→ Material for the task
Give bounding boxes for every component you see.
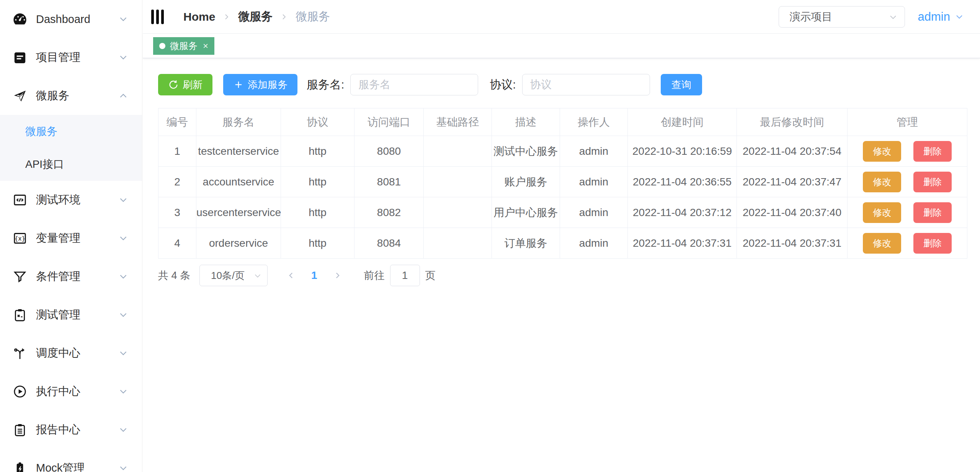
chevron-down-icon — [118, 271, 129, 282]
service-name-input[interactable] — [350, 74, 478, 95]
filter-icon — [12, 269, 28, 284]
add-service-button[interactable]: 添加服务 — [223, 74, 297, 95]
sidebar-item-label: 项目管理 — [36, 50, 80, 65]
chevron-down-icon — [118, 309, 129, 321]
chevron-down-icon — [888, 12, 898, 23]
chevron-down-icon — [118, 233, 129, 244]
protocol-input[interactable] — [522, 74, 650, 95]
variable-icon: {x} — [12, 231, 28, 246]
toolbar: 刷新 添加服务 服务名: 协议: 查询 — [158, 74, 965, 96]
delete-button[interactable]: 删除 — [913, 172, 952, 192]
table-row: 3 usercenterservice http 8082 用户中心服务 adm… — [158, 197, 967, 228]
query-button[interactable]: 查询 — [661, 74, 702, 95]
tags-view-bar: 微服务 × — [143, 34, 980, 58]
page-size-select[interactable]: 10条/页 — [199, 265, 268, 286]
sidebar-item-label: 条件管理 — [36, 269, 80, 284]
pagination: 共 4 条 10条/页 1 前往 页 — [158, 265, 965, 286]
svg-text:{x}: {x} — [15, 235, 25, 242]
sidebar-submenu-microservice: 微服务 API接口 — [0, 115, 142, 181]
service-name-label: 服务名: — [307, 77, 344, 93]
tag-microservice[interactable]: 微服务 × — [153, 37, 214, 55]
cell-created: 2022-11-04 20:37:12 — [628, 197, 737, 228]
dashboard-icon — [12, 11, 28, 27]
sidebar-item-test-mgmt[interactable]: 测试管理 — [0, 296, 142, 334]
navbar: Home 微服务 微服务 演示项目 admin — [143, 0, 980, 34]
plus-icon — [233, 79, 244, 90]
edit-button[interactable]: 修改 — [863, 233, 901, 254]
cell-operator: admin — [560, 167, 628, 197]
cell-no: 4 — [158, 228, 196, 259]
sidebar-subitem-label: API接口 — [25, 157, 64, 172]
delete-button[interactable]: 删除 — [913, 141, 952, 162]
col-header-operator: 操作人 — [560, 108, 628, 136]
chevron-down-icon — [118, 386, 129, 397]
sidebar-toggle-icon[interactable] — [151, 9, 166, 25]
user-menu[interactable]: admin — [918, 10, 965, 24]
delete-button[interactable]: 删除 — [913, 202, 952, 223]
cell-base-path — [424, 167, 492, 197]
prev-page-icon[interactable] — [286, 270, 296, 280]
cell-actions: 修改 删除 — [848, 228, 967, 259]
edit-button[interactable]: 修改 — [863, 141, 901, 162]
sidebar-item-project-mgmt[interactable]: 项目管理 — [0, 38, 142, 77]
cell-base-path — [424, 136, 492, 167]
cell-service-name: usercenterservice — [196, 197, 281, 228]
cell-port: 8084 — [354, 228, 424, 259]
services-table: 编号 服务名 协议 访问端口 基础路径 描述 操作人 创建时间 最后修改时间 管… — [158, 108, 967, 259]
chevron-down-icon — [118, 52, 129, 63]
breadcrumb: Home 微服务 微服务 — [183, 9, 330, 25]
tag-label: 微服务 — [170, 40, 198, 52]
goto-label: 前往 — [364, 269, 385, 282]
cell-protocol: http — [281, 167, 354, 197]
chevron-down-icon — [118, 347, 129, 359]
breadcrumb-home[interactable]: Home — [183, 10, 215, 23]
sidebar-subitem-label: 微服务 — [25, 124, 57, 139]
sidebar-subitem-microservice[interactable]: 微服务 — [0, 115, 142, 148]
cell-port: 8080 — [354, 136, 424, 167]
cell-service-name: accountservice — [196, 167, 281, 197]
breadcrumb-current: 微服务 — [296, 9, 330, 25]
sidebar-item-test-env[interactable]: 测试环境 — [0, 181, 142, 219]
sidebar-item-label: 微服务 — [36, 88, 69, 103]
add-service-button-label: 添加服务 — [248, 78, 287, 92]
sidebar-item-microservice[interactable]: 微服务 — [0, 77, 142, 115]
sidebar-item-label: 报告中心 — [36, 422, 80, 438]
project-select[interactable]: 演示项目 — [779, 6, 905, 28]
next-page-icon[interactable] — [333, 270, 343, 280]
page-number-current[interactable]: 1 — [311, 269, 317, 282]
cell-description: 账户服务 — [492, 167, 560, 197]
sidebar-item-variable-mgmt[interactable]: {x} 变量管理 — [0, 219, 142, 257]
sidebar-item-dashboard[interactable]: Dashboard — [0, 0, 142, 38]
col-header-created: 创建时间 — [628, 108, 737, 136]
edit-button[interactable]: 修改 — [863, 172, 901, 192]
sidebar: Dashboard 项目管理 微服务 微服务 API接口 — [0, 0, 142, 472]
project-select-value: 演示项目 — [790, 10, 833, 24]
cell-base-path — [424, 228, 492, 259]
sidebar-item-schedule-center[interactable]: 调度中心 — [0, 334, 142, 372]
cell-description: 用户中心服务 — [492, 197, 560, 228]
col-header-modified: 最后修改时间 — [737, 108, 848, 136]
delete-button[interactable]: 删除 — [913, 233, 952, 254]
sidebar-item-label: 调度中心 — [36, 346, 80, 361]
cell-modified: 2022-11-04 20:37:40 — [737, 197, 848, 228]
send-icon — [12, 88, 28, 103]
test-env-icon — [12, 192, 28, 208]
cell-actions: 修改 删除 — [848, 167, 967, 197]
close-icon[interactable]: × — [203, 41, 208, 51]
edit-button[interactable]: 修改 — [863, 202, 901, 223]
refresh-button[interactable]: 刷新 — [158, 74, 212, 95]
sidebar-item-execute-center[interactable]: 执行中心 — [0, 372, 142, 411]
breadcrumb-microservice[interactable]: 微服务 — [238, 9, 273, 25]
cell-port: 8081 — [354, 167, 424, 197]
col-header-no: 编号 — [158, 108, 196, 136]
sidebar-subitem-api[interactable]: API接口 — [0, 148, 142, 181]
cell-no: 1 — [158, 136, 196, 167]
sidebar-item-condition-mgmt[interactable]: 条件管理 — [0, 257, 142, 296]
cell-actions: 修改 删除 — [848, 197, 967, 228]
sidebar-item-report-center[interactable]: 报告中心 — [0, 411, 142, 449]
chevron-right-icon — [279, 12, 289, 21]
sidebar-item-mock-mgmt[interactable]: Mock管理 — [0, 449, 142, 472]
col-header-manage: 管理 — [848, 108, 967, 136]
goto-page-input[interactable] — [390, 265, 420, 286]
sidebar-item-label: 执行中心 — [36, 384, 80, 399]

→ What to work on
Go through the data above and copy each line in which "API接口" appears.

→ Problem solution
sidebar-submenu-microservice: 微服务 API接口 — [0, 115, 142, 181]
sidebar-subitem-label: API接口 — [25, 157, 64, 172]
sidebar: Dashboard 项目管理 微服务 微服务 API接口 — [0, 0, 142, 472]
sidebar-subitem-api[interactable]: API接口 — [0, 148, 142, 181]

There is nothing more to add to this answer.